I just saw this horrifying Twitter thread. The thread makes it appear that Norton is stealthily downloading a cryptocurrency miner and running it without user consent. Instant outrage!

Except

  1. It’s Twitter
  2. If true this would almost certainly be illegal and at best open Norton to ruinous law suits

Perhaps a bit of wariness is appropriate. Here’s what Norton has to say about it. That makes it sound as if what’s happening is that Norton is providing a cryptocurrency miner that you can run if you like. If that’s the case, you can complain about the 15% fee but there’s nothing underhanded going on.

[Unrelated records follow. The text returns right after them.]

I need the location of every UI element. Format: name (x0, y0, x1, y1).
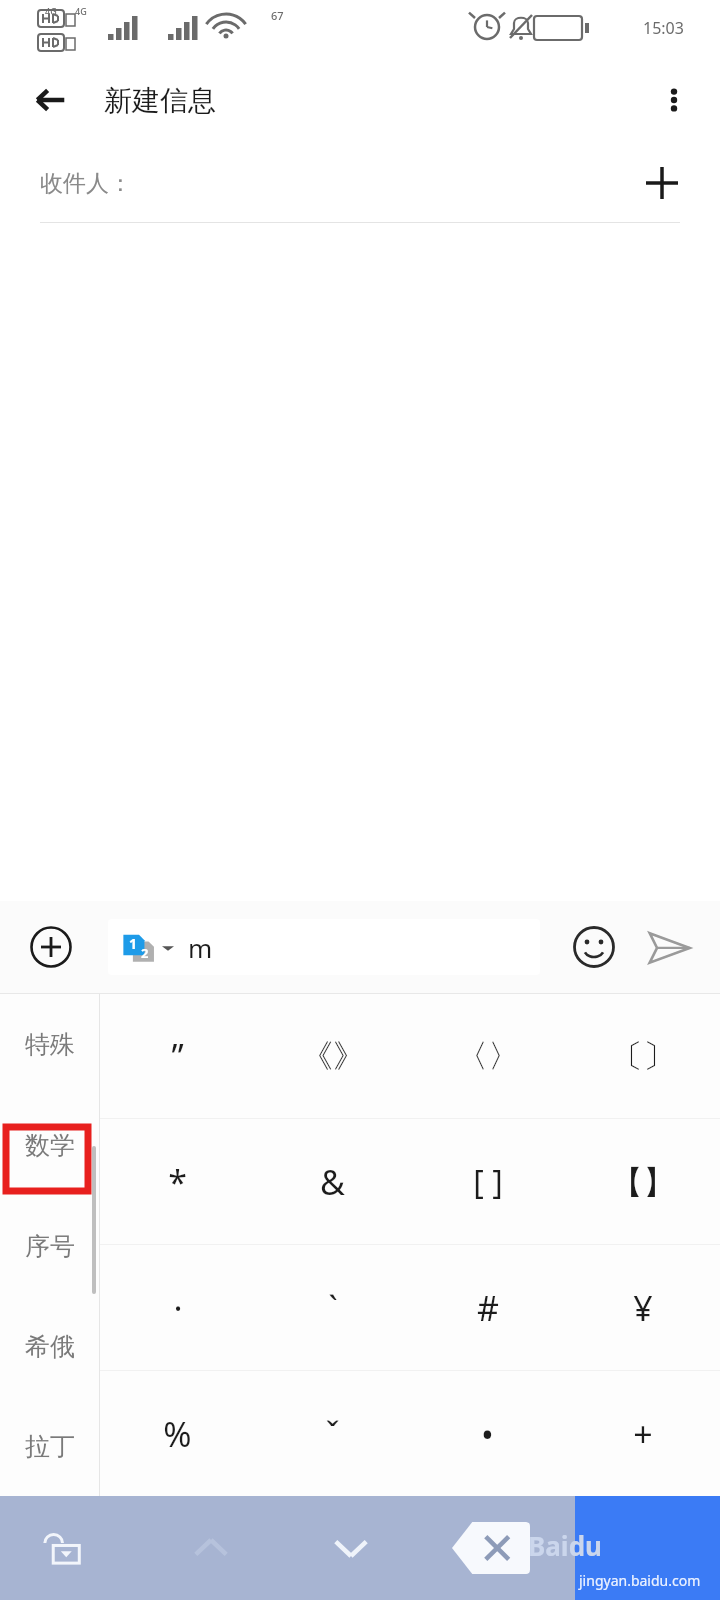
button[interactable]: 〈〉 (410, 994, 565, 1118)
staticText: Baidu (528, 1528, 602, 1563)
button[interactable]: ˇ (255, 1371, 410, 1496)
staticText: # (477, 1285, 499, 1331)
button[interactable]: ˋ (255, 1245, 410, 1370)
button[interactable]: 数学 (0, 1095, 100, 1196)
button[interactable]: 【】 (565, 1119, 720, 1244)
button[interactable]: % (100, 1371, 255, 1496)
button[interactable]: [ ] (410, 1119, 565, 1244)
button[interactable]: 拉丁 (0, 1396, 100, 1496)
button[interactable]: & (255, 1119, 410, 1244)
staticText: ¥ (633, 1285, 653, 1331)
button[interactable]: Send (640, 918, 698, 976)
staticText: jingyan.baidu.com (579, 1571, 701, 1590)
button[interactable]: • (410, 1371, 565, 1496)
staticText: % (163, 1411, 192, 1457)
staticText: 4G (75, 5, 87, 17)
staticText: 新建信息 (104, 83, 216, 118)
button[interactable]: Back (26, 76, 74, 124)
staticText: + (633, 1411, 653, 1457)
staticText: 《》 (301, 1036, 365, 1076)
button[interactable]: Add attachment (22, 918, 80, 976)
staticText: · (173, 1285, 183, 1331)
button[interactable]: + (565, 1371, 720, 1496)
button[interactable]: 〔〕 (565, 994, 720, 1118)
button[interactable]: More options (650, 76, 698, 124)
button[interactable]: 希俄 (0, 1296, 100, 1396)
staticText: ˇ (325, 1411, 340, 1457)
staticText: [ ] (473, 1160, 503, 1204)
staticText: 15:03 (643, 17, 684, 39)
button[interactable]: ¥ (565, 1245, 720, 1370)
staticText: 〔〕 (611, 1036, 675, 1076)
staticText: 特殊 (25, 1029, 75, 1060)
staticText: 【】 (611, 1162, 675, 1202)
staticText: 序号 (25, 1231, 75, 1262)
button[interactable]: Emoji (566, 919, 622, 975)
button[interactable]: 1 (108, 919, 540, 975)
button[interactable]: Add recipient (636, 157, 688, 209)
button[interactable]: ” (100, 994, 255, 1118)
staticText: 拉丁 (25, 1431, 75, 1462)
button[interactable]: * (100, 1119, 255, 1244)
button[interactable]: 《》 (255, 994, 410, 1118)
staticText: 〈〉 (456, 1036, 520, 1076)
button[interactable]: 特殊 (0, 994, 100, 1095)
staticText: 2 (141, 944, 149, 962)
button[interactable]: Previous page (180, 1517, 242, 1579)
button[interactable]: Next page (320, 1517, 382, 1579)
staticText: ˋ (328, 1285, 338, 1331)
staticText: m (188, 930, 213, 965)
button[interactable]: # (410, 1245, 565, 1370)
staticText: 希俄 (25, 1331, 75, 1362)
staticText: * (168, 1159, 187, 1205)
staticText: 1 (129, 934, 138, 953)
button[interactable]: Backspace (452, 1522, 530, 1574)
button[interactable]: Lock (34, 1517, 96, 1579)
staticText: & (320, 1159, 345, 1205)
staticText: 收件人： (40, 169, 132, 198)
staticText: ” (171, 1033, 184, 1079)
staticText: 4G (45, 5, 57, 17)
button[interactable]: · (100, 1245, 255, 1370)
staticText: 数学 (25, 1130, 75, 1161)
staticText: • (481, 1411, 494, 1457)
button[interactable]: 序号 (0, 1196, 100, 1296)
staticText: 67 (271, 8, 284, 23)
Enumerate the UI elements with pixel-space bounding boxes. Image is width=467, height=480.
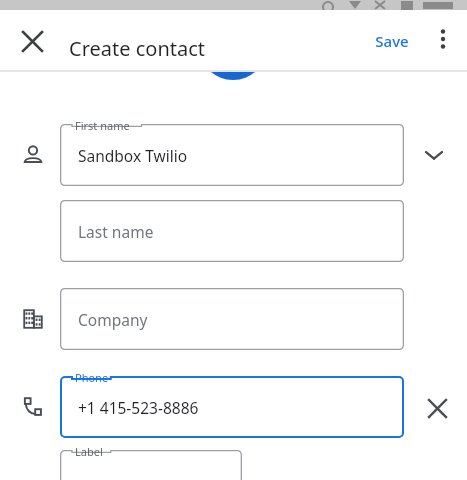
button[interactable]: Close [10, 19, 54, 63]
staticText: +1 415-523-8886 [78, 397, 199, 418]
button[interactable]: Phone [60, 376, 404, 438]
button[interactable]: Last name [60, 200, 404, 262]
button[interactable]: First name [60, 124, 404, 186]
button[interactable]: Clear phone number [416, 387, 458, 429]
button[interactable]: Label [60, 450, 242, 480]
button[interactable]: Expand name fields [414, 135, 454, 175]
staticText: First name [75, 118, 130, 133]
button[interactable]: Save [364, 23, 420, 59]
staticText: Phone [75, 370, 109, 385]
staticText: Last name [78, 221, 154, 242]
staticText: Label [75, 444, 103, 459]
staticText: Company [78, 309, 148, 330]
staticText: Save [375, 31, 409, 51]
staticText: Create contact [69, 35, 206, 62]
button[interactable]: Company [60, 288, 404, 350]
button[interactable]: More options [423, 19, 463, 59]
staticText: Sandbox Twilio [78, 145, 188, 166]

So the question is: what is going on here? If the thread is accurate it’s a major scandal but it’s a good rule to treat almost everything you see on Twitter with skepticism. Indeed, the majority of the Web seems to be treating this as a discretionary application that you can run if you like, not as a stealth download to steal your CPU cycles.

I didn’t go trawling in the Twitter swamp to find this thread. It came to me from my Hacker News feed. There was a long discussion on Hacker News but only one person noted Norton’s side of the story and that person was instantly shouted down. There’s enough character assassination on Twitter without spreading it on technical news sites. We should do better.

UPDATE [2022-01-06 Thu 15:38]: Krebs on Security has a post that summarizes and discusses the issue. The TL;DR is that while there is plenty to not like, Norton’s cryptocurrency miner does not run without the user’s consent. If you’re interested in this story, read Krebs’ post for a good account of what’s going on.